* Stored data entries
- - - - -
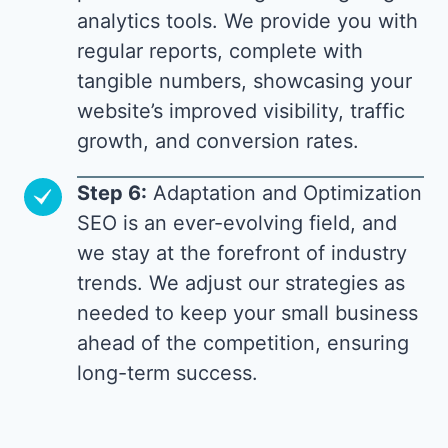
analytics tools. We provide you with
regular reports, complete with
tangible numbers, showcasing your
website’s improved visibility, traffic
growth, and conversion rates.
Step 6:
Adaptation and Optimization
SEO is an ever-evolving field, and
we stay at the forefront of industry
trends. We adjust our strategies as
needed to keep your small business
ahead of the competition, ensuring
long-term success.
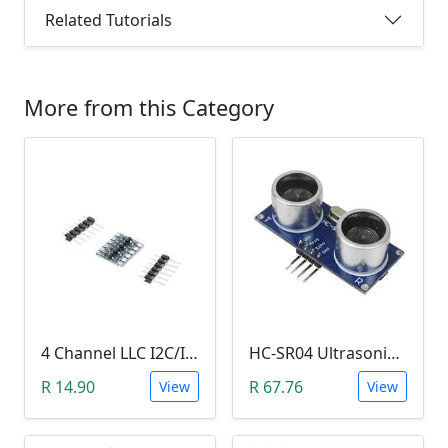
Related Tutorials
More from this Category
4 Channel LLC I2C/IIC Logic Level Converter Bi-Directional Module 5V to 3.3V (DIY Soldering Needed)
HC-SR04 Ultrasonic Distance Measuring Sensor Module
R 14.90
R 67.76
View
View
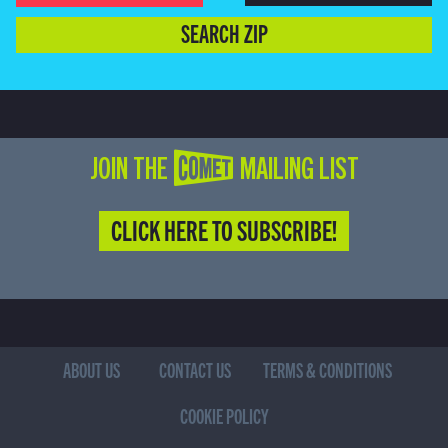
SEARCH ZIP
JOIN THE COMET MAILING LIST
CLICK HERE TO SUBSCRIBE!
ABOUT US
CONTACT US
TERMS & CONDITIONS
COOKIE POLICY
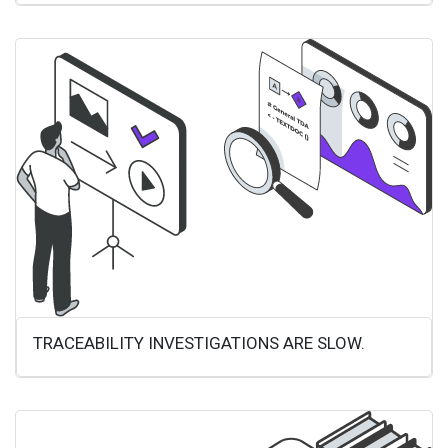
TRACEABILITY INVESTIGATIONS ARE SLOW.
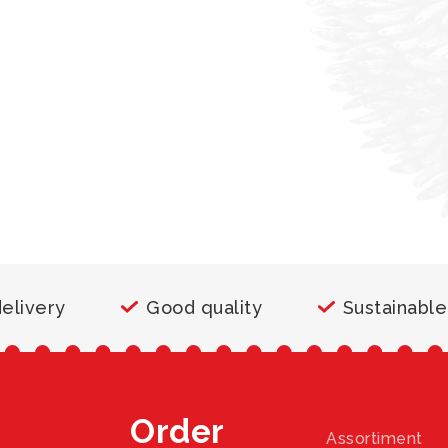
delivery
Good quality
Sustainable
Order
Assortiment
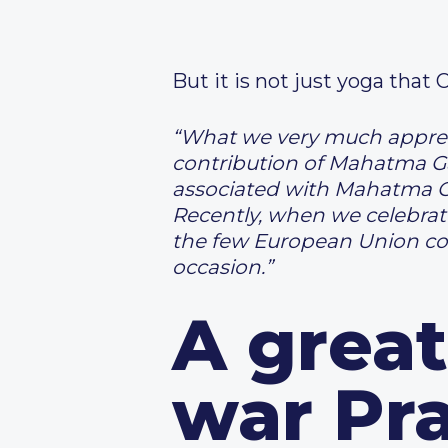
But it is not just yoga that 
“What we very much apprecia
contribution of Mahatma Ga
associated with Mahatma G
Recently, when we celebrat
the few European Union co
occasion.”
A great
war Pr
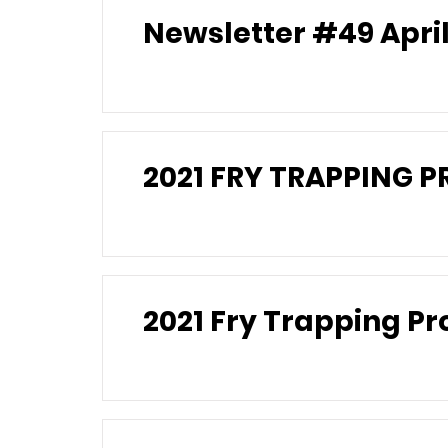
Newslette
2021 FRY TRAPPING 
2021 Fry Trapping 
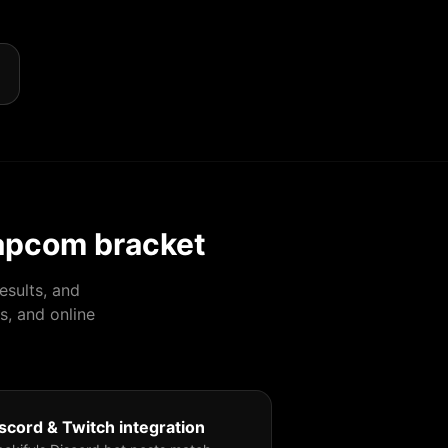
apcom bracket
esults, and
s, and online
scord & Twitch integration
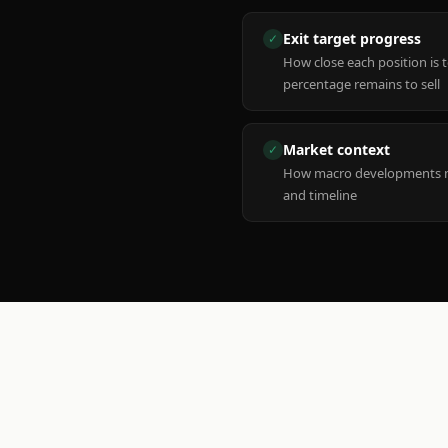
Exit target progress
✓
How close each position is 
percentage remains to sell
Market context
✓
How macro developments ma
and timeline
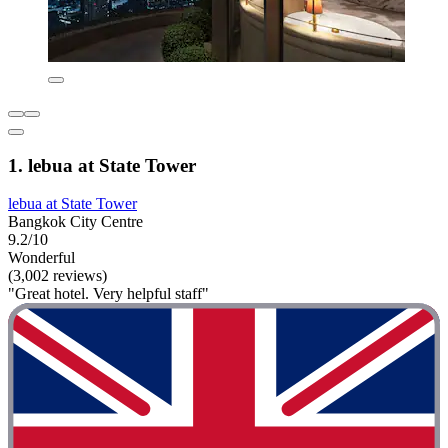
1. lebua at State Tower
lebua at State Tower
Bangkok City Centre
9.2/10
Wonderful
(3,002 reviews)
"Great hotel. Very helpful staff"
- - - - -
* EXERCISE INSTRUCTIONS
Copy each record exactly. Leave any images out of the copy.

* RESPONSE AREA
analytics tools. We provide you with
regular reports, complete with
tangible numbers, showcasing your
website’s improved visibility, traffic
growth, and conversion rates.
Step 6:
Adaptation and Optimization
SEO is an ever-evolving field, and
we stay at the forefront of industry
trends. We adjust our strategies as
needed to keep your small business
ahead of the competition, ensuring
long-term success.
Related Tutorials
More from this Category
4 Channel LLC I2C/IIC Logic Level Converter Bi-Directional Module 5V to 3.3V (DIY Soldering Needed)
HC-SR04 Ultrasonic Distance Measuring Sensor Module
R 14.90
R 67.76
View
View
SEARCH ZIP
JOIN THE COMET MAILING LIST
CLICK HERE TO SUBSCRIBE!
ABOUT US
CONTACT US
TERMS & CONDITIONS
COOKIE POLICY
TRACEABILITY INVESTIGATIONS ARE SLOW.
delivery
Good quality
Sustainable
Order
Assortiment
But it is not just yoga that 
“What we very much apprecia
contribution of Mahatma Ga
associated with Mahatma G
Recently, when we celebrat
the few European Union co
occasion.”
A great
war Pr
Newslette
2021 FRY TRAPPING 
2021 Fry Trapping 
apcom bracket
esults, and
s, and online
scord & Twitch integration
Exit target progress
✓
How close each position is 
percentage remains to sell
Market context
✓
How macro developments ma
and timeline
1. lebua at State Tower
lebua at State Tower
Bangkok City Centre
9.2/10
Wonderful
(3,002 reviews)
"Great hotel. Very helpful staff"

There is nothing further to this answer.